4. Par la décision attaquée, la CPAM des Hauts-de-Seine a rejeté la demande de renouvellement d’admission à l’aide médicale de l’État présentée par Mme A le 9 août 2024, au motif que ses ressources annuelles pour la période de référence, en l’espèce entre le 1er août 2023 et le 31 juillet 2024, s’élevaient à 12 648,60 euros et étaient donc supérieures au plafond de 10 166 euros s’appliquant à sa situation en application des dispositions citées au point 2.
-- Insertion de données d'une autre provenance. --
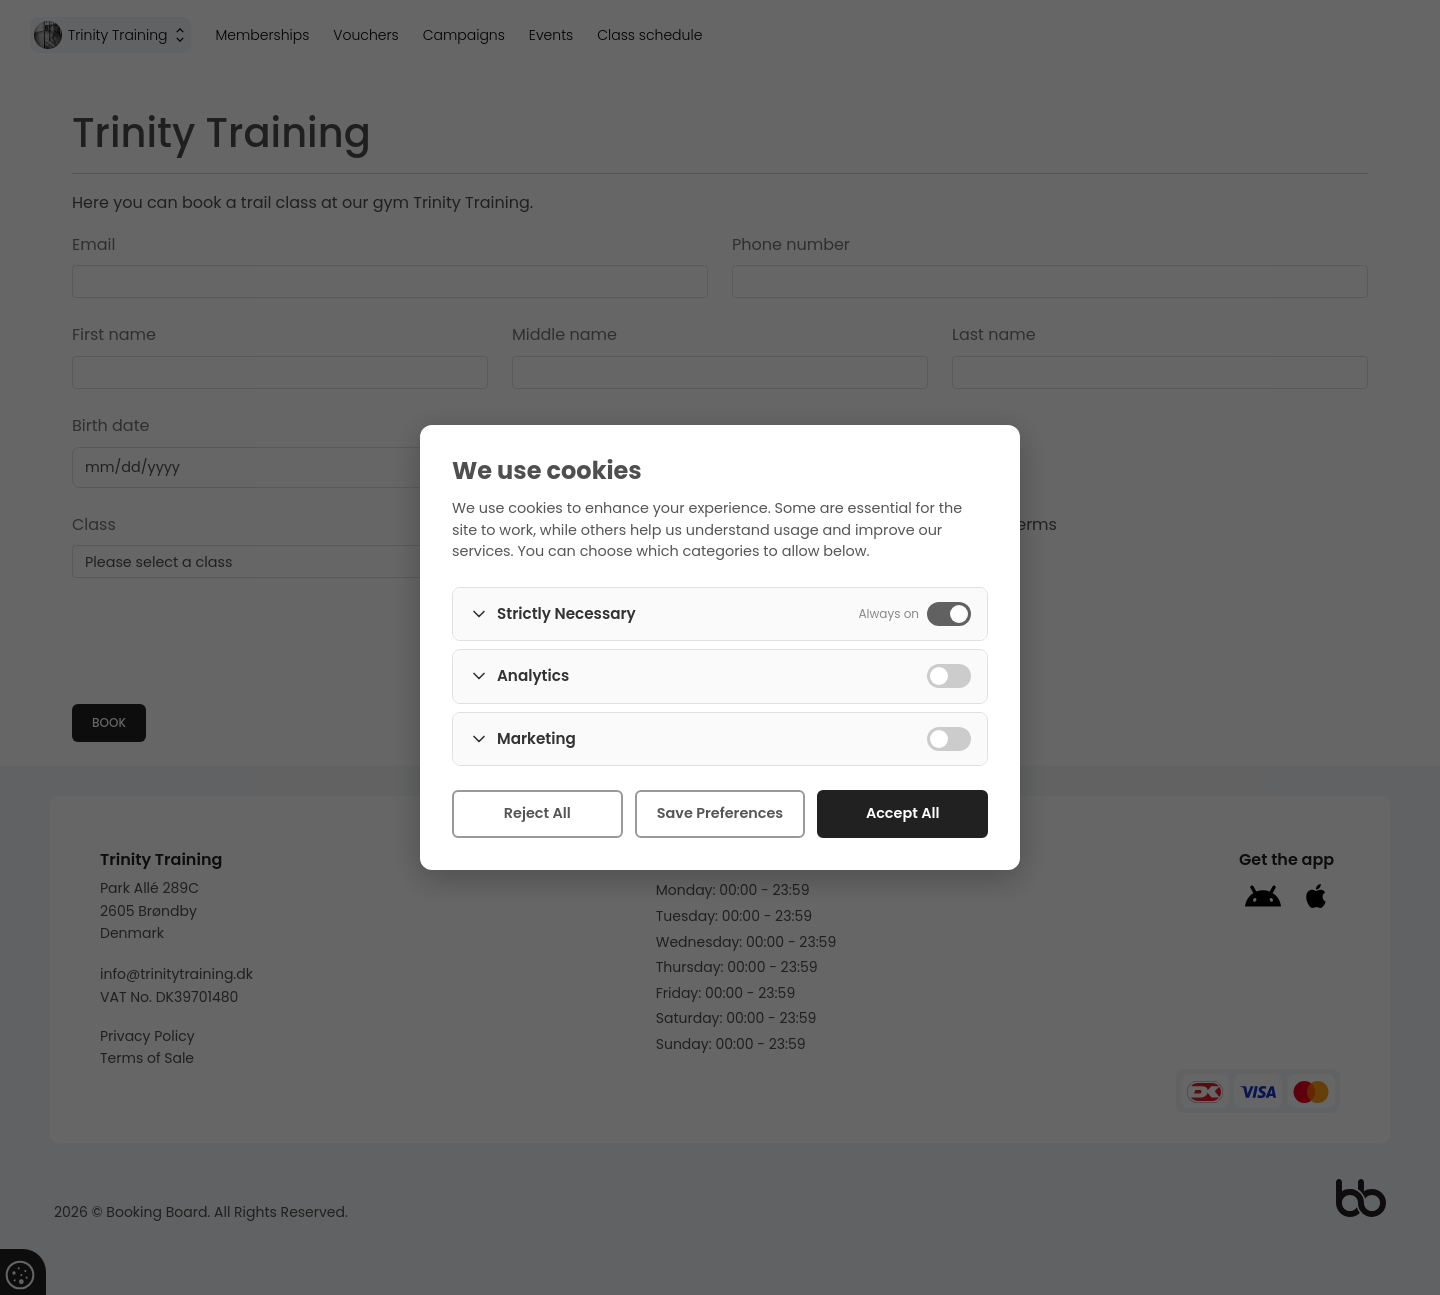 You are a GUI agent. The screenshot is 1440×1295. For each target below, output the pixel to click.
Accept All (903, 813)
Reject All (537, 813)
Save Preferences (720, 813) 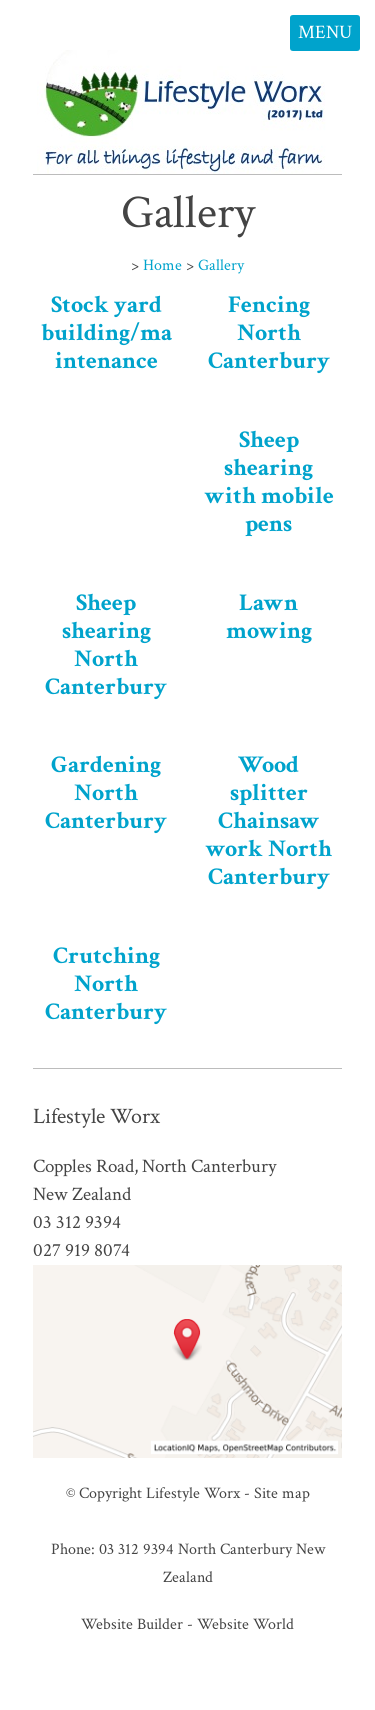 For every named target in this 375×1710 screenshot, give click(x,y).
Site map (282, 1493)
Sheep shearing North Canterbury (106, 644)
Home (162, 265)
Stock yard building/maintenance (106, 332)
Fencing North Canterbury (269, 332)
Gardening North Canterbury (106, 792)
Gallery (221, 265)
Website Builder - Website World (187, 1624)
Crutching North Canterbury (106, 983)
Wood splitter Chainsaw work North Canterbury (268, 820)
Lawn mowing (269, 616)
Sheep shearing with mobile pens (269, 481)
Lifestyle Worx (193, 1493) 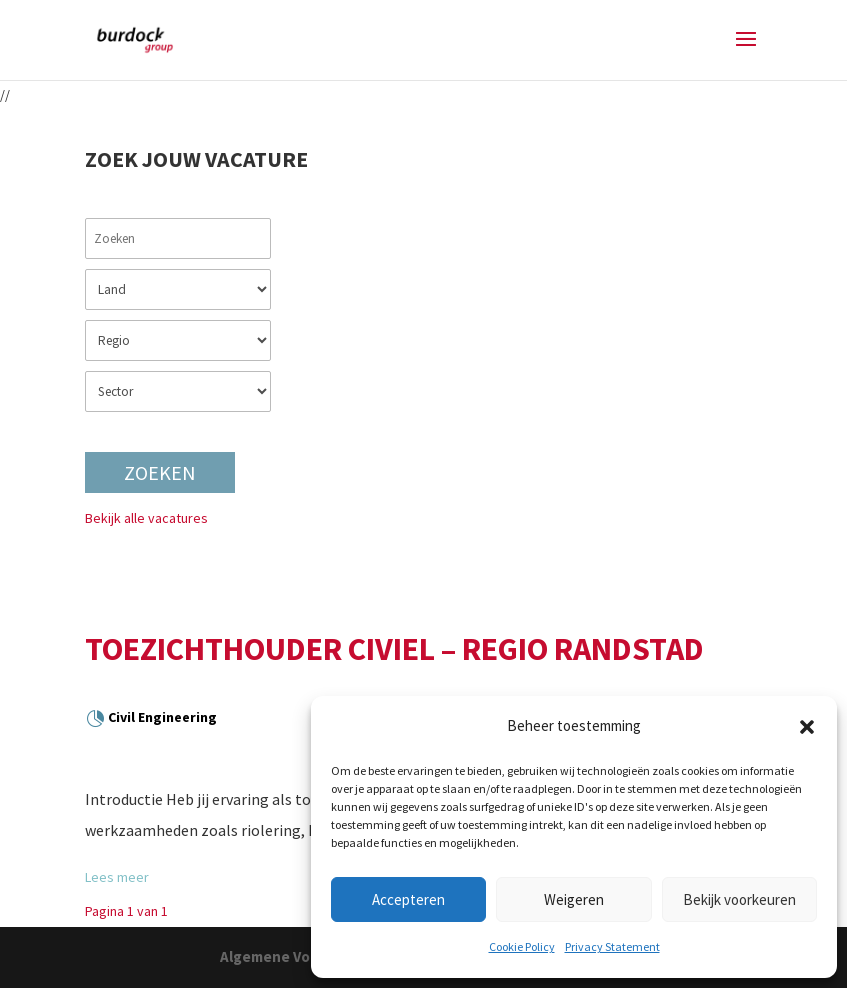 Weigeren (574, 899)
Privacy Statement (612, 946)
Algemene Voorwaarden (303, 956)
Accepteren (408, 899)
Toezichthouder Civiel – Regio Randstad (394, 649)
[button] (807, 727)
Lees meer (117, 877)
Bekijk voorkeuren (739, 899)
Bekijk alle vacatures (146, 518)
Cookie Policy (522, 946)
5. Il résulte de l’instruction que Mme A a déclarée, à l’occasion de sa demande d’aide médicale de l’État en août 2024, avoir perçu 980 euros par mois dans les douze derniers mois, soit 11 760 euros par an, et être logée à titre gratuit, ce qui lui conférait un avantage en nature supplémentaire évalué à 888,60 euros par an, justifiant que la CPAM rejette sa demande initiale au motif que ses ressources excédaient le plafond. Si Mme A a indiqué dans son recours préalable devant la CPAM de même que devant le tribunal qu’elle avait commis une erreur dans ses déclarations et que ses revenus étaient en réalité de 100 euros par mois, déclarant d’ailleurs 90 euros par mois au tribunal, cette seule allégation, compte tenu du contexte dans laquelle elle a été effectuée et en l’absence de toute pièce produite par Mme A, ne permet pas d’établir que la CPAM a mal apprécié le niveau des ressources de Mme A sur la période de référence. Par suite, Mme A ne remplissait pas la condition de ressources posée par les dispositions de l’article L. 251-1 du code de l’action sociale et des familles et la CPAM des Hauts-de-Seine a donc fait une exacte application des dispositions légales et réglementaires en lui refusant le bénéfice de l’aide médicale de l’État.
6. Il résulte de ce qui précède que la requête de Mme A doit être rejetée.
Par ces motifs, le tribunal décide :
Article 1er : La requête de Mme A est rejetée.
Article 2 : Le présent jugement sera notifié à Mme B A et à la ministre du travail, de la santé, de la solidarité et des familles.
Copie en sera adressée, pour information, à la caisse primaire d’assurance maladie des Hauts-de-Seine.
Rendu public par mise à disposition au greffe le 13 mai 2025.
La magistrate désignée,
Signé
M. MonteagleLa greffière,
Signé
C. Mas
La République mande et ordonne à la ministre du travail, de la santé, de la solidarité et des familles en ce qui la concerne et à tous commissaires de justice à ce requis en ce qui concerne les voies de droit commun, contre les parties privées, de pourvoir à l’exécution de la présente décision.